Dying Light: The Beast wraca do korzeni. Techland prezentuje lokację inspirowaną polskim parkiem narodowym

Dying Light: The Beast będzie mroczniejszą grą od poprzedniczki, lecz to nie znaczy, że zabraknie miejsc, które dostarczą zapierających dech widoków i urozmaicą doświadczenie.
Dying Light: The Beast zapowiada się na gratkę dla fanów pierwszej odsłony, którzy czuli niedosyt po drugiej części. Dlatego tytuł, który zadebiutuje 22 sierpnia, ma być mroczniejszy i kłaść większy nacisk na przetrwanie.

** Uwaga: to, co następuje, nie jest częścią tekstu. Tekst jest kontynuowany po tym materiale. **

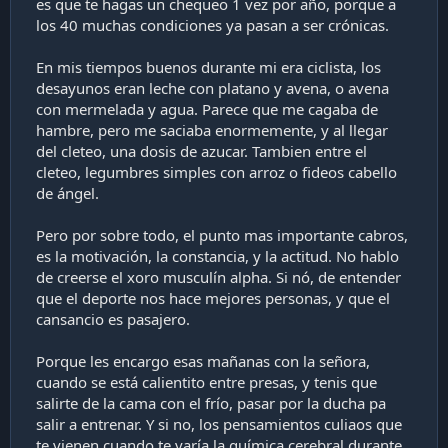
es que te hagas un chequeo 1 vez por año, porque a
los 40 muchas condiciones ya pasan a ser crónicas.
En mis tiempos buenos durante mi era ciclista, los
desayunos eran leche con platano y avena, o avena
con mermelada y agua. Parece que me cagaba de
hambre, pero me saciaba enormemente, y al llegar
del cleteo, una dosis de azucar. Tambien entre el
cleteo, legumbres simples con arroz o fideos cabello
de ángel.
Pero por sobre todo, el punto mas importante cabros,
es la motivación, la constancia, y la actitud. No hablo
de creerse el xoro musculín alpha. Si nó, de entender
que el deporte nos hace mejores personas, y que el
cansancio es pasajero.
Porque les encargo esas mañanas con la señora,
cuando se está calientito entre presas, y tenis que
salirte de la cama con el frío, pasar por la ducha pa
salir a entrenar. Y si no, los pensamientos culiaos que
te vienen cuando te varía la química cerebral durante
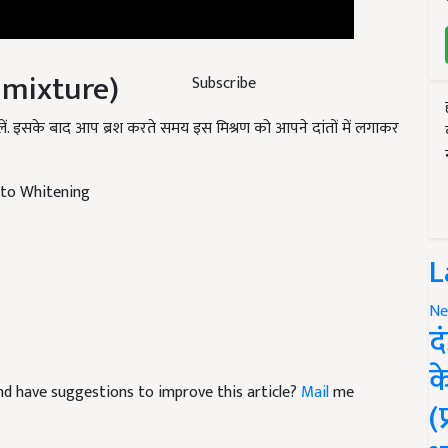
ry mixture)
Subscribe
ें. इसके बाद आप ब्रश करते समय इस मिश्रण को आपने दांतों में लगाकर
 to Whitening
L
Ne
द
क
 and have suggestions to improve this article?
Mail
me
(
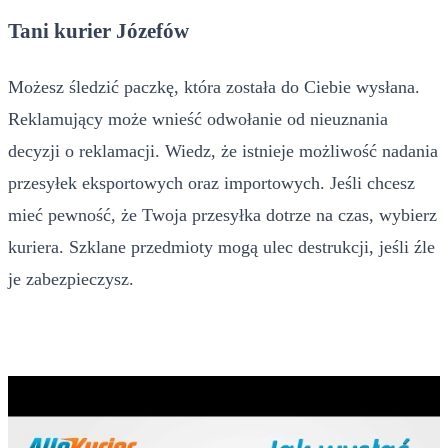
Tani kurier Józefów
Możesz śledzić paczkę, która została do Ciebie wysłana.
Reklamujący może wnieść odwołanie od nieuznania
decyzji o reklamacji. Wiedz, że istnieje możliwość nadania
przesyłek eksportowych oraz importowych. Jeśli chcesz
mieć pewność, że Twoja przesyłka dotrze na czas, wybierz
kuriera. Szklane przedmioty mogą ulec destrukcji, jeśli źle
je zabezpieczysz.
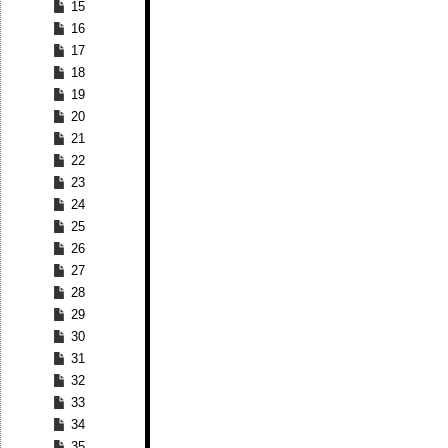
15
16
17
18
19
20
21
22
23
24
25
26
27
28
29
30
31
32
33
34
35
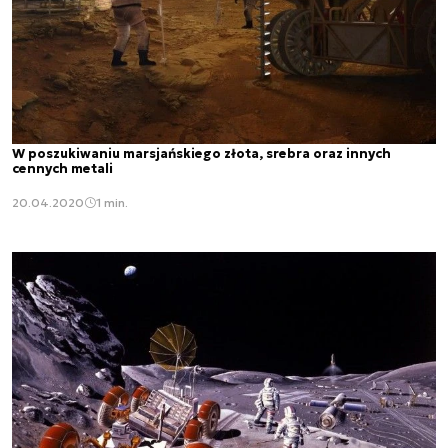
W poszukiwaniu marsjańskiego złota, srebra oraz innych
cennych metali
20.04.2020
1 min.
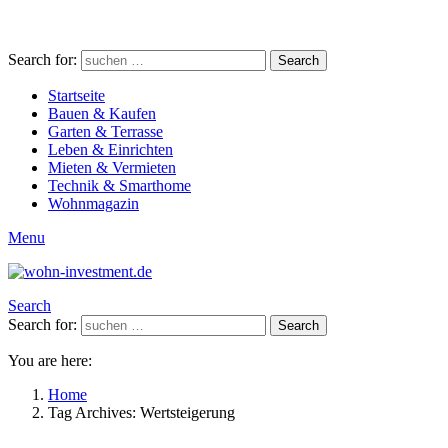
Search for:
Search
Startseite
Bauen & Kaufen
Garten & Terrasse
Leben & Einrichten
Mieten & Vermieten
Technik & Smarthome
Wohnmagazin
Menu
Search
Search for:
Search
You are here:
Home
Tag Archives: Wertsteigerung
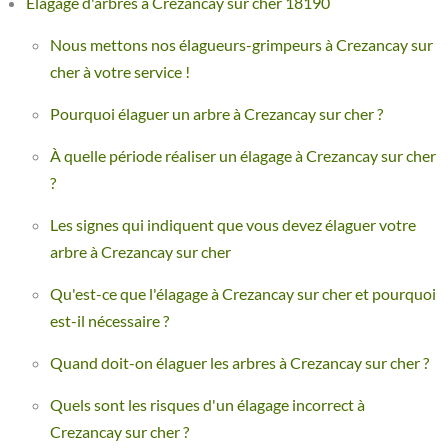
Élagage d'arbres à Crezancay sur cher 18190
Nous mettons nos élagueurs-grimpeurs à Crezancay sur
cher à votre service !
Pourquoi élaguer un arbre à Crezancay sur cher ?
À quelle période réaliser un élagage à Crezancay sur cher
?
Les signes qui indiquent que vous devez élaguer votre
arbre à Crezancay sur cher
Qu'est-ce que l'élagage à Crezancay sur cher et pourquoi
est-il nécessaire ?
Quand doit-on élaguer les arbres à Crezancay sur cher ?
Quels sont les risques d'un élagage incorrect à
Crezancay sur cher ?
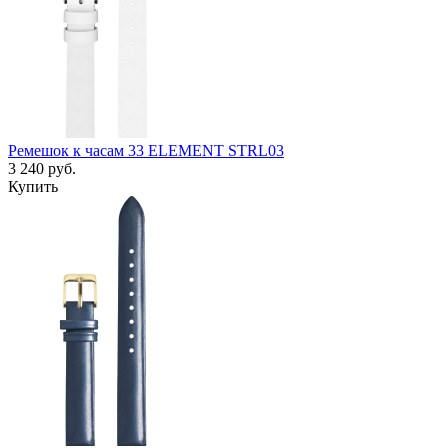
Ремешок к часам 33 ELEMENT STRL03
3 240
руб.
Купить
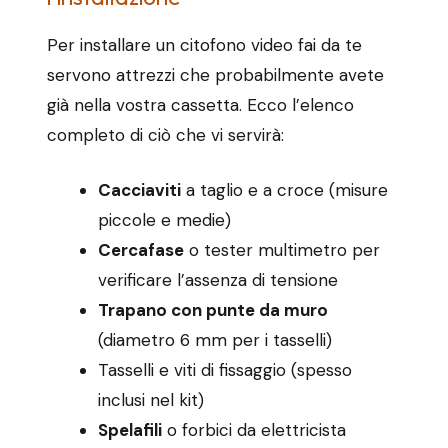
Per installare un citofono video fai da te
servono attrezzi che probabilmente avete
già nella vostra cassetta. Ecco l’elenco
completo di ciò che vi servirà:
Cacciaviti
a taglio e a croce (misure
piccole e medie)
Cercafase
o tester multimetro per
verificare l’assenza di tensione
Trapano con punte da muro
(diametro 6 mm per i tasselli)
Tasselli e viti di fissaggio (spesso
inclusi nel kit)
Spelafili
o forbici da elettricista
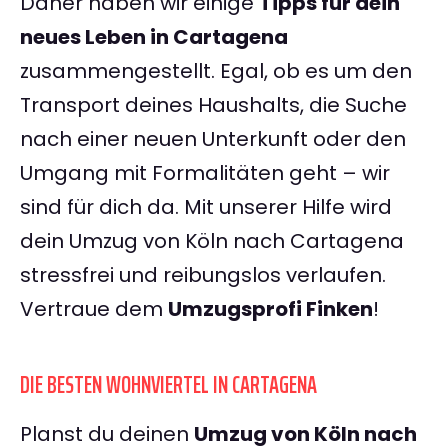
Daher haben wir einige
Tipps für dein
neues Leben in Cartagena
zusammengestellt. Egal, ob es um den
Transport deines Haushalts, die Suche
nach einer neuen Unterkunft oder den
Umgang mit Formalitäten geht – wir
sind für dich da. Mit unserer Hilfe wird
dein Umzug von Köln nach Cartagena
stressfrei und reibungslos verlaufen.
Vertraue dem
Umzugsprofi Finken
!
DIE BESTEN WOHNVIERTEL IN CARTAGENA
Planst du deinen
Umzug von Köln nach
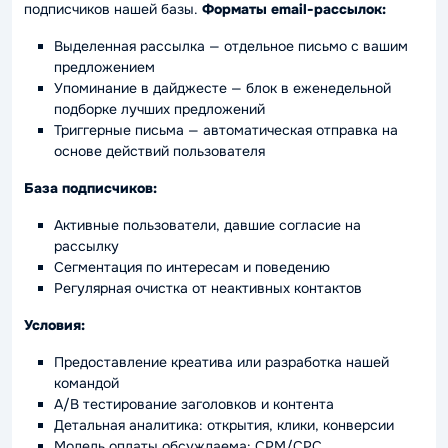
подписчиков нашей базы.
Форматы email-рассылок:
Выделенная рассылка — отдельное письмо с вашим
предложением
Упоминание в дайджесте — блок в еженедельной
подборке лучших предложений
Триггерные письма — автоматическая отправка на
основе действий пользователя
База подписчиков:
Активные пользователи, давшие согласие на
рассылку
Сегментация по интересам и поведению
Регулярная очистка от неактивных контактов
Условия:
Предоставление креатива или разработка нашей
командой
A/B тестирование заголовков и контента
Детальная аналитика: открытия, клики, конверсии
Модель оплаты обсуждаема: CPM/CPC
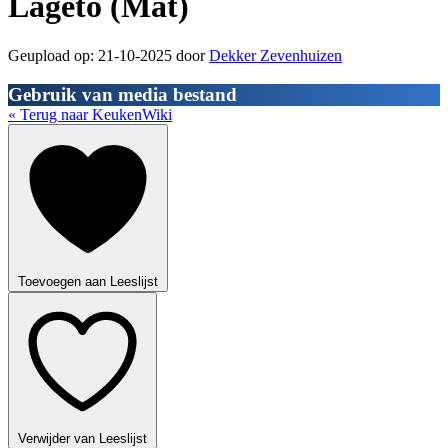
Lageto (Mat)
Geupload op: 21-10-2025 door
Dekker Zevenhuizen
Gebruik van media bestand
« Terug naar KeukenWiki
Toevoegen aan Leeslijst
Verwijder van Leeslijst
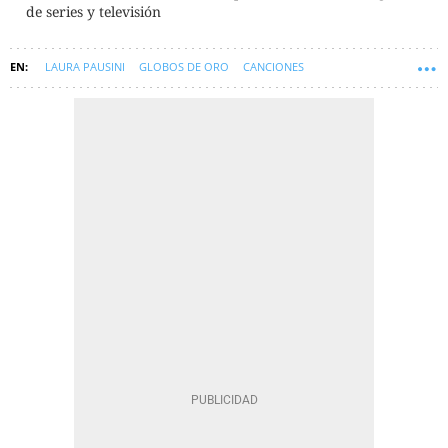
de series y televisión
LAURA PAUSINI
GLOBOS DE ORO
CANCIONES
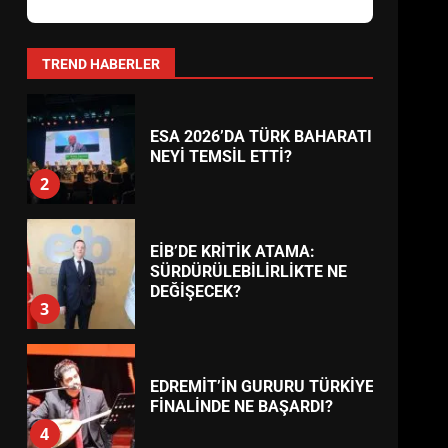
AYVALIK SU MİRASI İÇİN
HAREKETE GEÇİYOR: GÖZLER
BULUŞMADA
1
TREND HABERLER
ESA 2026’DA TÜRK BAHARATI
NEYİ TEMSİL ETTİ?
2
EİB’DE KRİTİK ATAMA:
SÜRDÜRÜLEBİLİRLİKTE NE
DEĞİŞECEK?
3
EDREMİT’İN GURURU TÜRKİYE
FİNALİNDE NE BAŞARDI?
4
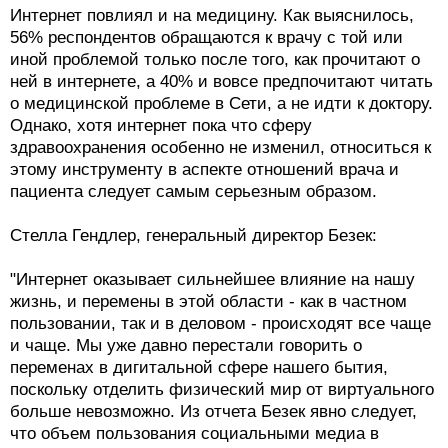
Интернет повлиял и на медицину. Как выяснилось,
56% респондентов обращаются к врачу с той или
иной проблемой только после того, как прочитают о
ней в интернете, а 40% и вовсе предпочитают читать
о медицинской проблеме в Сети, а не идти к доктору.
Однако, хотя интернет пока что сферу
здравоохранения особенно не изменил, относиться к
этому инструменту в аспекте отношений врача и
пациента следует самым серьезным образом.
Стелла Гендлер, генеральный директор Безек:
"Интернет оказывает сильнейшее влияние на нашу
жизнь, и перемены в этой области - как в частном
пользовании, так и в деловом - происходят все чаще
и чаще. Мы уже давно перестали говорить о
переменах в дигитальной сфере нашего бытия,
поскольку отделить физический мир от виртуального
больше невозможно. Из отчета Безек явно следует,
что объем пользования социальными медиа в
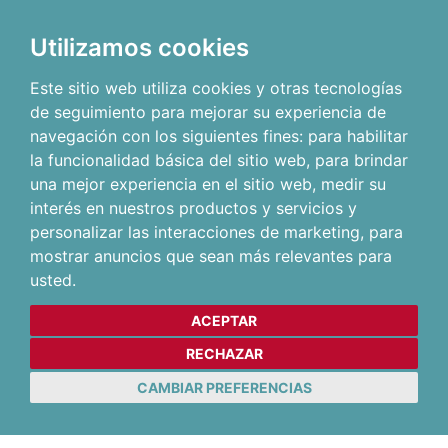
Utilizamos cookies
Este sitio web utiliza cookies y otras tecnologías
de seguimiento para mejorar su experiencia de
navegación con los siguientes fines:
para habilitar
la funcionalidad básica del sitio web
,
para brindar
una mejor experiencia en el sitio web
,
medir su
interés en nuestros productos y servicios y
personalizar las interacciones de marketing
,
para
mostrar anuncios que sean más relevantes para
usted
.
ACEPTAR
RECHAZAR
CAMBIAR PREFERENCIAS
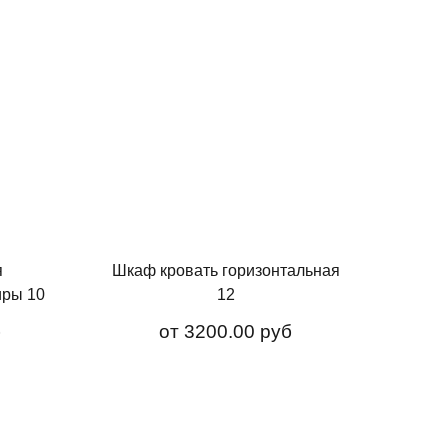
я
Шкаф кровать горизонтальная
иры 10
12
б
от
3200.00 руб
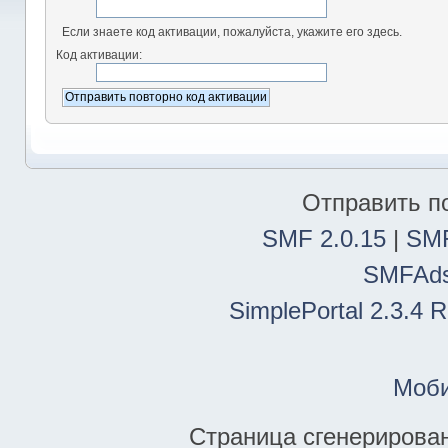
Если знаете код активации, пожалуйста, укажите его здесь.
Код активации:
Отправить п
SMF 2.0.15
|
SMF
SMFAd
SimplePortal 2.3.4 
Моби
Страница сгенерирована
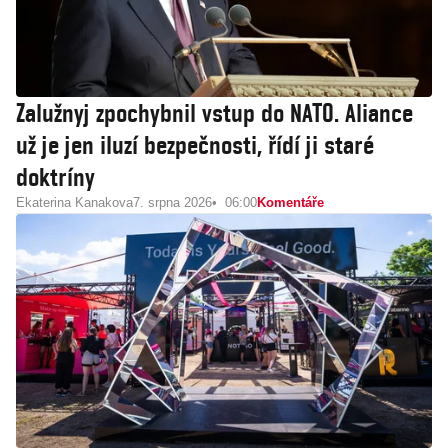
Zalužnyj zpochybnil vstup do NATO. Aliance
už je jen iluzí bezpečnosti, řídí ji staré
doktríny
Ekaterina Kanakova
7. srpna 2026
06:00
Komentáře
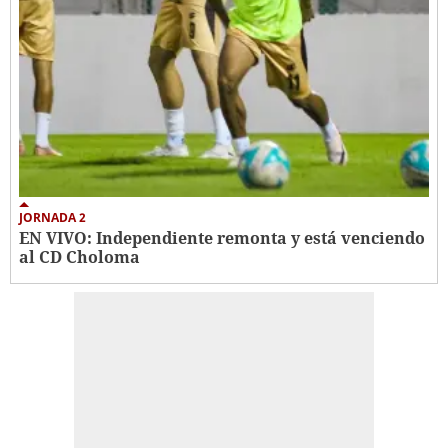
JORNADA 2
EN VIVO: Independiente remonta y está venciendo
al CD Choloma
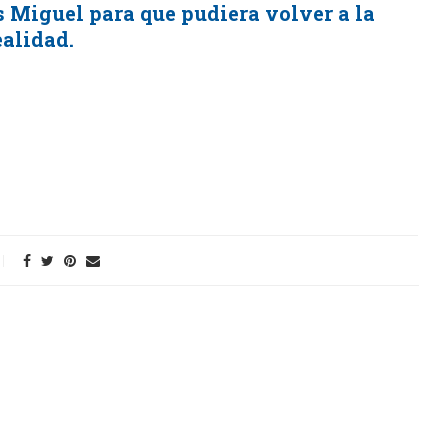
is Miguel para que pudiera volver a la
ealidad.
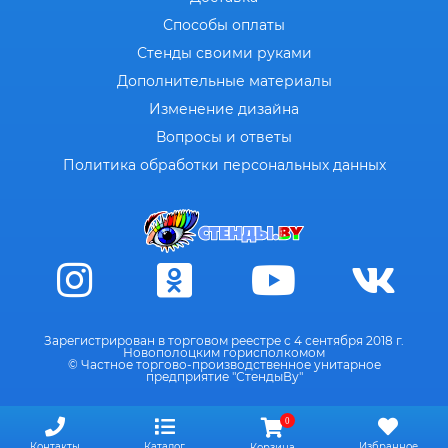
Способы оплаты
Стенды своими руками
Дополнительные материалы
Изменение дизайна
Вопросы и ответы
Политика обработки персональных данных
Зарегистрирован в торговом реестре с 4 сентября 2018 г.
Новополоцким горисполкомом
© Частное торгово-производственное унитарное
предприятие "СтендыВу"
0
Контакты
Каталог
Избранное
Корзина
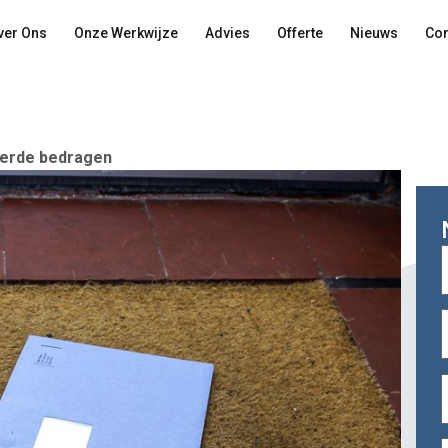
ver Ons
Onze Werkwijze
Advies
Offerte
Nieuws
Con
eerde bedragen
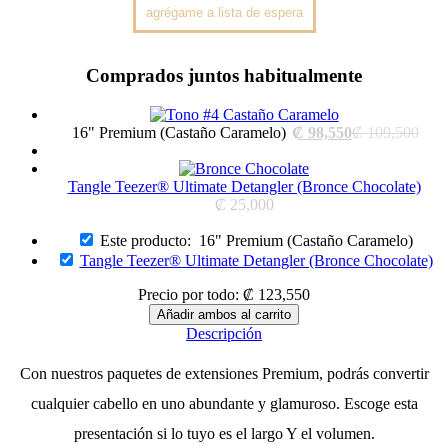
Comprados juntos habitualmente
Current
Orig
16" Premium (Castaño Caramelo)
₡
98,550
₡
109,500
price
pric
is:
was:
₡ 98,550.
₡ 10
Tangle Teezer® Ultimate Detangler (Bronce Chocolate)
₡
25,000
Este producto:
16" Premium (Castaño Caramelo)
Tangle Teezer® Ultimate Detangler (Bronce Chocolate)
Precio por todo:
₡
123,550
Descripción
Con nuestros paquetes de extensiones Premium, podrás convertir
cualquier cabello en uno abundante y glamuroso. Escoge esta
presentación si lo tuyo es el largo Y el volumen.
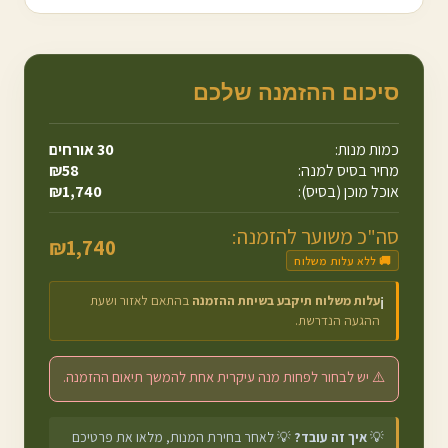
סיכום ההזמנה שלכם
כמות מנות:
30
אורחים
מחיר בסיס למנה:
58
₪
אוכל מוכן (בסיס):
1,740
₪
סה"כ משוער להזמנה:
₪
1,740
🚚 ללא עלות משלוח
עלות משלוח תיקבע בשיחת ההזמנה
בהתאם לאזור ושעת
ℹ️
ההגעה הנדרשת.
⚠️ יש לבחור לפחות מנה עיקרית אחת להמשך תיאום ההזמנה.
💡
איך זה עובד?
💡 לאחר בחירת המנות, מלאו את פרטיכם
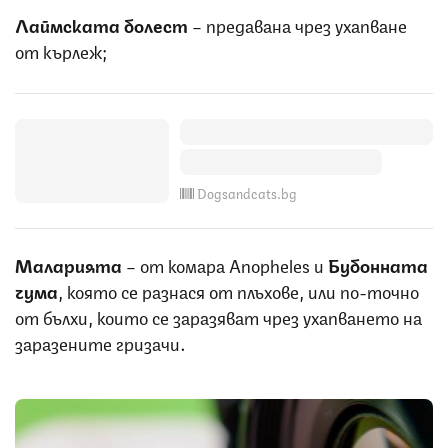
Лаймската болест
– предавана чрез ухапване
от кърлеж;
Dogsandcats.bg
Маларията
– от комара Anopheles и
Бубонната
чума
, която се разнася от плъхове, или по-точно
от бълхи, които се заразяват чрез ухапването на
заразените гризачи.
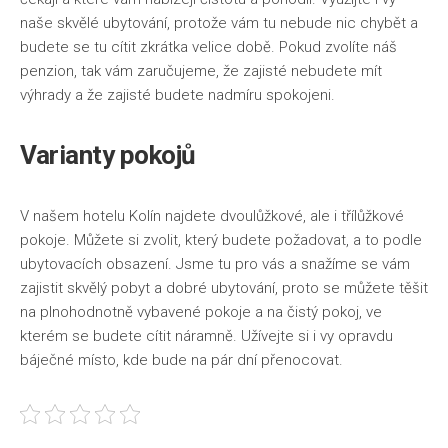
naše skvělé ubytování, protože vám tu nebude nic chybět a
budete se tu cítit zkrátka velice době. Pokud zvolíte náš
penzion, tak vám zaručujeme, že zajisté nebudete mít
výhrady a že zajisté budete nadmíru spokojeni.
Varianty pokojů
V našem
hotelu Kolín
najdete dvoulůžkové, ale i třílůžkové
pokoje. Můžete si zvolit, který budete požadovat, a to podle
ubytovacích obsazení. Jsme tu pro vás a snažíme se vám
zajistit skvělý pobyt a dobré ubytování, proto se můžete těšit
na plnohodnotně vybavené pokoje a na čistý pokoj, ve
kterém se budete cítit náramně. Užívejte si i vy opravdu
báječné místo, kde bude na pár dní přenocovat.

Warto jednak zauważyć, że akcja została osadzona w nowym miejscu. Po wydostaniu się z niewoli, Kyle Crane trafi do Castor Woods, które jest piękną, acz niebezpieczną doliną. Niegdyś była ona sercem przemysłu, lecz od czasu epidemii zombie miasteczko wyludniało, w efekcie czego gracze będą mogli odwiedzić restauracje, puby czy hale produkcyjne, które są opuszczone, co jednak ułatwi pozyskiwanie łupów.




Najnowszy materiał promocyjny Techland poświęcił właśnie na prezentację Castor Woods, które co ciekawe, jest inspirowane prawdziwym miejscem znajdującym się w Polsce – Parkiem Narodowym Gór Stołowych.